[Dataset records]
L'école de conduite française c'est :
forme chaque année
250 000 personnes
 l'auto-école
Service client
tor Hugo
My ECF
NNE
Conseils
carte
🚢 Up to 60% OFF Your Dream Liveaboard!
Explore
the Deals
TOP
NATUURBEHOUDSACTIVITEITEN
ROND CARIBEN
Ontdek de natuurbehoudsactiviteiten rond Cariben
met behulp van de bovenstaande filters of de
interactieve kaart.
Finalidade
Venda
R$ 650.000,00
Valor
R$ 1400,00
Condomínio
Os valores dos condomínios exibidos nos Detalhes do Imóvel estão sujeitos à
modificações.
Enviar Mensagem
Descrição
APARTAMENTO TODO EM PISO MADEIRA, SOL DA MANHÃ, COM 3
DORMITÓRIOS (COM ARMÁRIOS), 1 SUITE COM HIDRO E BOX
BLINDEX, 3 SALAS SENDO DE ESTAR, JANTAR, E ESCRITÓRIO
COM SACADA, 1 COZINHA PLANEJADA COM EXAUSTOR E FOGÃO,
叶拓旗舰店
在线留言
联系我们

--

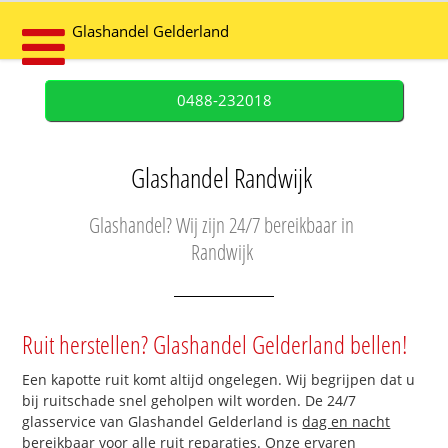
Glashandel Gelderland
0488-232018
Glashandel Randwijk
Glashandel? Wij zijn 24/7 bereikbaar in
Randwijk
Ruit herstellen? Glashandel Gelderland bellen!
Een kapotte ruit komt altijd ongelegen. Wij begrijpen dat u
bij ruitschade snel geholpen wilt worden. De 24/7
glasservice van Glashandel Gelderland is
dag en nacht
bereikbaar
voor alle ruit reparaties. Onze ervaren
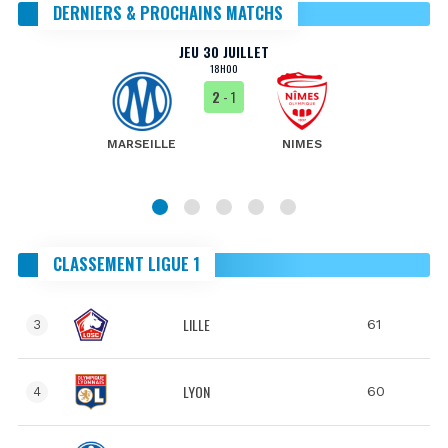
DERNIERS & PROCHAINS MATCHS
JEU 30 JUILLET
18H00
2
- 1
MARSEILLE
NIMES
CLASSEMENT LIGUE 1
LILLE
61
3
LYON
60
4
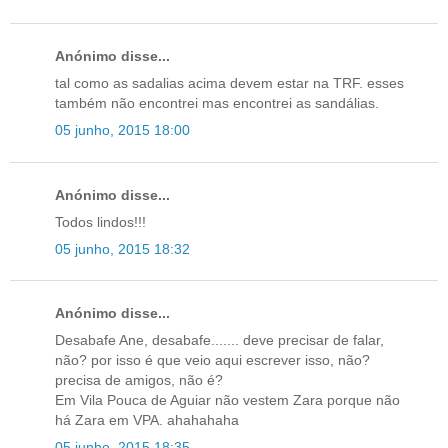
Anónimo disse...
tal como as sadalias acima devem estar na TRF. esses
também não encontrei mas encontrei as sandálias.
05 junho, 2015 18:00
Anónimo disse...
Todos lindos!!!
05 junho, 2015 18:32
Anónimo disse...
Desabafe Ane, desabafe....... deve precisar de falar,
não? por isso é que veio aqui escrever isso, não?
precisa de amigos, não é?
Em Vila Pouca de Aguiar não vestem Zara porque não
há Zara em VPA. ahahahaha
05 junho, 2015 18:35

**TASK TO COMPLETE**
Set down exactly the lines of the data above, beginning with the line that has "05 junho, 2015 18:00" and ending with the line that has "05 junho, 2015 18:35", and no others.

**SOLUTION TO THE EXERCISE**
05 junho, 2015 18:00
Anónimo disse...
Todos lindos!!!
05 junho, 2015 18:32
Anónimo disse...
Desabafe Ane, desabafe....... deve precisar de falar,
não? por isso é que veio aqui escrever isso, não?
precisa de amigos, não é?
Em Vila Pouca de Aguiar não vestem Zara porque não
há Zara em VPA. ahahahaha
05 junho, 2015 18:35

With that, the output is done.